OPINI GAMERS TENTANG KEKERASAN DALAM GAME

“Gamenya sih nggak salah. Tetapi coba deh gamernya yang membatasi diri dan emosi. Yang paling penting bisa membatasi antara game dengan dunia nyata!” (Sofi)

Faktor Fun Jangan Dihilangkan

Dhika

Game mengandung kekerasan yang pernah dimainin:
Duke Nukem, Doom, Wolfenstein 3D, Heretic, Quake, Counter Strike. Dan sekarang lagi main Battlefield. Tapi game-game fighting sih sering dimainin seperti Street Fighter, Fatal Fury, dan sebagainya.
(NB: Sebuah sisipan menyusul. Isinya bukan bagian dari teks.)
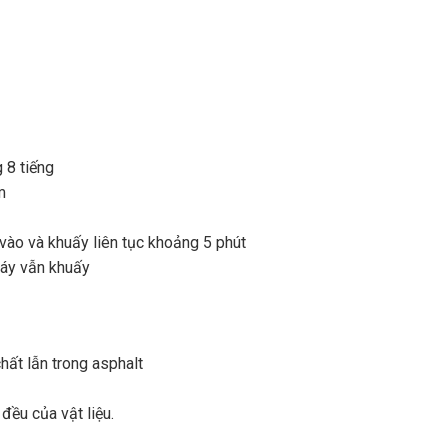
 8 tiếng
m
ào và khuấy liên tục khoảng 5 phút
máy vẫn khuấy
chất lẫn trong asphalt
đều của vật liệu.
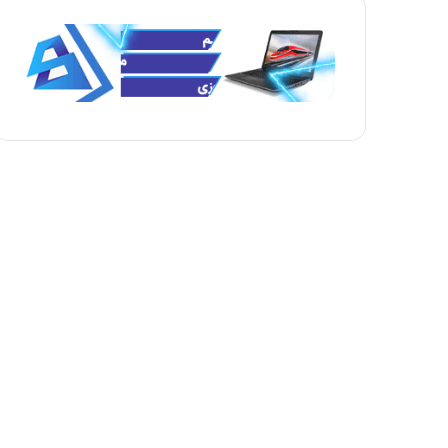
ه
ه
ب
ق
ع
ب
د
ل
ی
ی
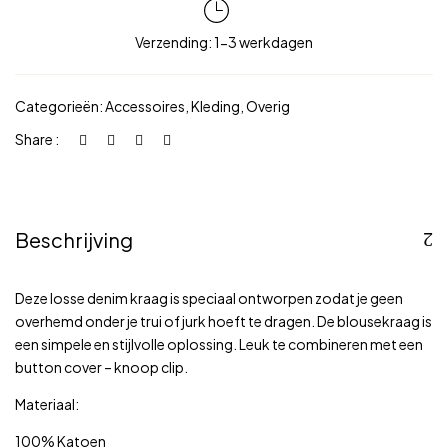
Verzending: 1-3 werkdagen
Categorieën:
Accessoires
,
Kleding
,
Overig
Share :
Beschrijving
Deze losse denim kraag is speciaal ontworpen zodat je geen
overhemd onder je trui of jurk hoeft te dragen. De blousekraag is
een simpele en stijlvolle oplossing. Leuk te combineren met een
button cover – knoop clip.
Materiaal:
100% Katoen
Gamer yang hobi banget main game online ini baru bisa mengetahui dan membedakan game keras dengan game lainnya sejak SMP. Dan nggak suka sama orang yang berbuat kasar baik dalam game (online) maupun dalam dunia nyata.
“Tingkat kekerasan dalam game banyak banget” ucapnya, “sampai-sampai hampir semua game yang asik dimainin pasti yang mengandung kekerasan atau bahkan pornografi, tapi itu semua dalam game dan seharusnya gamer bisa membedakan mana game dan mana realita”.

Jangan salah, kekerasan game ternyata bukan hanya ada di game offline, bahkan sebenarnya game online bisa lebih berpengaruh ke dunia nyata. Pemain game online ini sempat bercerita tentang gamer yang istrinya ikut main game online dan diganggu oleh gamer lainnya dengan rayuan dan kata-kata kotor, pemain tersebut nggak terima dan mendatangi orang tersebut sampai akhirnya adu jotos! Nah… dari pengalaman ini sebaiknya gamer ngerti soal prilaku, kesopanan dan perkataan dalam game (online) juga harus dijaga, supaya nggak mennyulut keributan yang pengaruhnya sampai kedunia nyata.

Dhika juga sempat menyinggung peristiwa Virginia Tech, memang inspirasinya boleh aja dia bilang dari game, tapi kembali ke faktor manusianya ajah… kalau dia berfikir dewasa hal seperti itu pasti nggak terjadi!

Dhika berpendapat “Sebenarnya game dengan aksi kekerasan itu bisa dimanfaatkan untuk pelampiasan, jadi apa yang nggak bisa kita lakuin didunia nyata bisa dilakuin di dunia maya! Misalnya aja dia nggak bisa balapan dijalan atau main perang-perangan yang berbahaya, sebenernya dia bisa lakuin itu dalam game”.

Sebenarnya pembatasan umur memang penting dalam bermain game, tapi kembali lagi faktor umur juga sebenarnya bukan jaminan karena faktor kedewasaan juga harus ada. Jadi pembatasan dalam bermain game itu sangat penting, baik itu dari faktor umur maupun kedewasaan sehingga gamer tersebut bisa membedakan antara dunia nyata dengan dunia maya.

Definisi game keras: “kalo lo lakuin ke orang nggak enak, itu pasti game keras!”

Pesan buat gamer:
Jangan lupa ini hanya game, walaupun game tapi tolong emosi dijaga (game online). Kalau main game, jangan lupa dengan dunia nyata.